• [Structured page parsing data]
+++++
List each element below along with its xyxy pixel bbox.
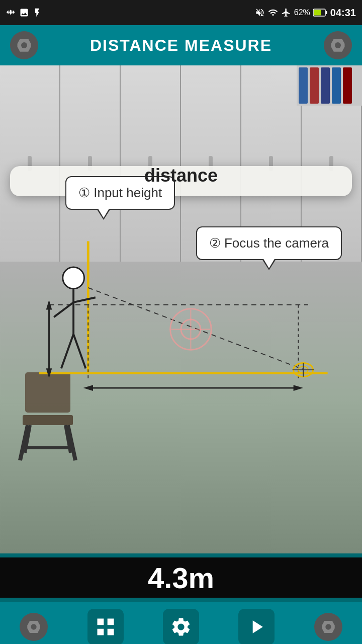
bottom-hex-left-icon [25,618,42,635]
teal-divider-bottom [0,598,362,602]
status-left-icons [6,8,42,18]
measurement-display: 4.3m [0,557,362,598]
svg-rect-1 [325,11,327,14]
svg-line-28 [61,334,73,368]
status-time: 04:31 [330,7,356,19]
top-bar: DISTANCE MEASURE [0,25,362,65]
camera-view[interactable]: ① Input height ② Focus the camera [0,65,362,553]
gear-icon [170,616,192,638]
play-button[interactable] [238,609,275,644]
teal-divider-top [0,553,362,557]
wifi-icon [268,8,278,18]
grid-button[interactable] [87,609,124,644]
distance-label: distance [144,165,218,186]
svg-line-26 [54,302,73,317]
svg-marker-23 [294,385,303,391]
settings-button[interactable] [163,609,199,644]
status-bar: 62% 04:31 [0,0,362,25]
bottom-hex-right-icon [320,618,337,635]
grid-icon [95,616,117,638]
svg-point-38 [31,624,37,629]
svg-rect-6 [23,415,73,425]
image-icon [19,8,29,18]
bottom-bar [0,602,362,644]
battery-percentage: 62% [294,8,310,17]
svg-point-39 [325,624,331,629]
svg-line-15 [88,288,303,369]
step2-bubble: ② Focus the camera [196,226,342,260]
svg-line-29 [73,334,85,368]
hexagon-right-icon [329,36,347,54]
svg-point-24 [63,267,84,289]
lightning-icon [32,8,42,18]
top-left-button[interactable] [10,31,38,59]
usb-icon [6,8,16,18]
svg-point-3 [21,42,27,48]
svg-line-27 [73,297,96,302]
mute-icon [255,8,265,18]
svg-rect-2 [314,10,321,16]
measurement-value: 4.3m [148,561,214,595]
svg-marker-22 [83,385,93,391]
bottom-right-button[interactable] [314,613,342,641]
app-title: DISTANCE MEASURE [38,36,324,55]
binder-area [297,65,362,106]
status-right-icons: 62% 04:31 [255,7,356,19]
bottom-left-button[interactable] [20,613,48,641]
top-right-button[interactable] [324,31,352,59]
svg-point-4 [335,42,341,48]
step2-label: ② Focus the camera [209,235,329,251]
instruction-card: ① Input height ② Focus the camera [10,166,352,196]
play-icon [245,616,267,638]
airplane-icon [281,8,291,18]
battery-icon [313,9,327,17]
step1-label: ① Input height [78,185,162,200]
hexagon-left-icon [15,36,33,54]
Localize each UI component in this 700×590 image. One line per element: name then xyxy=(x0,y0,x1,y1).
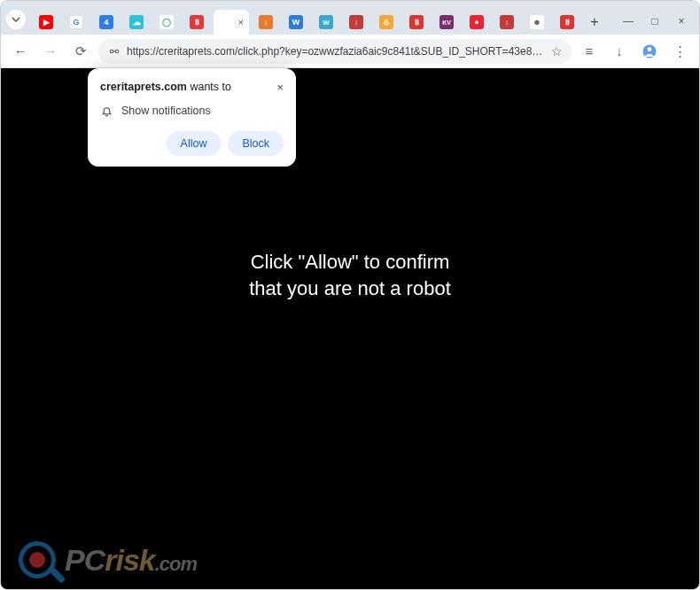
+++++
• [Problem to solve]
The answer must restate every entry word for word, with the pictures left out.

• [Result]
List each element below along with its xyxy pixel bbox.
bottom-hex-left-icon [25,618,42,635]
teal-divider-bottom [0,598,362,602]
status-left-icons [6,8,42,18]
measurement-display: 4.3m [0,557,362,598]
svg-rect-1 [325,11,327,14]
svg-line-28 [61,334,73,368]
status-time: 04:31 [330,7,356,19]
top-bar: DISTANCE MEASURE [0,25,362,65]
camera-view[interactable]: ① Input height ② Focus the camera [0,65,362,553]
gear-icon [170,616,192,638]
play-button[interactable] [238,609,275,644]
teal-divider-top [0,553,362,557]
wifi-icon [268,8,278,18]
grid-button[interactable] [87,609,124,644]
distance-label: distance [144,165,218,186]
svg-line-26 [54,302,73,317]
svg-marker-23 [294,385,303,391]
settings-button[interactable] [163,609,199,644]
status-bar: 62% 04:31 [0,0,362,25]
bottom-hex-right-icon [320,618,337,635]
grid-icon [95,616,117,638]
svg-point-38 [31,624,37,629]
svg-rect-6 [23,415,73,425]
image-icon [19,8,29,18]
bottom-bar [0,602,362,644]
battery-percentage: 62% [294,8,310,17]
svg-point-39 [325,624,331,629]
svg-line-15 [88,288,303,369]
step2-bubble: ② Focus the camera [196,226,342,260]
svg-line-29 [73,334,85,368]
hexagon-right-icon [329,36,347,54]
svg-point-24 [63,267,84,289]
lightning-icon [32,8,42,18]
top-left-button[interactable] [10,31,38,59]
usb-icon [6,8,16,18]
svg-point-3 [21,42,27,48]
svg-line-27 [73,297,96,302]
mute-icon [255,8,265,18]
svg-rect-2 [314,10,321,16]
measurement-value: 4.3m [148,561,214,595]
svg-marker-22 [83,385,93,391]
bottom-right-button[interactable] [314,613,342,641]
app-title: DISTANCE MEASURE [38,36,324,55]
binder-area [297,65,362,106]
status-right-icons: 62% 04:31 [255,7,356,19]
bottom-left-button[interactable] [20,613,48,641]
top-right-button[interactable] [324,31,352,59]
svg-point-4 [335,42,341,48]
step2-label: ② Focus the camera [209,235,329,251]
instruction-card: ① Input height ② Focus the camera [10,166,352,196]
play-icon [245,616,267,638]
airplane-icon [281,8,291,18]
battery-icon [313,9,327,17]
step1-label: ① Input height [78,185,162,200]
hexagon-left-icon [15,36,33,54]
Localize each UI component in this 700×590 image. One line per element: name then xyxy=(x0,y0,x1,y1).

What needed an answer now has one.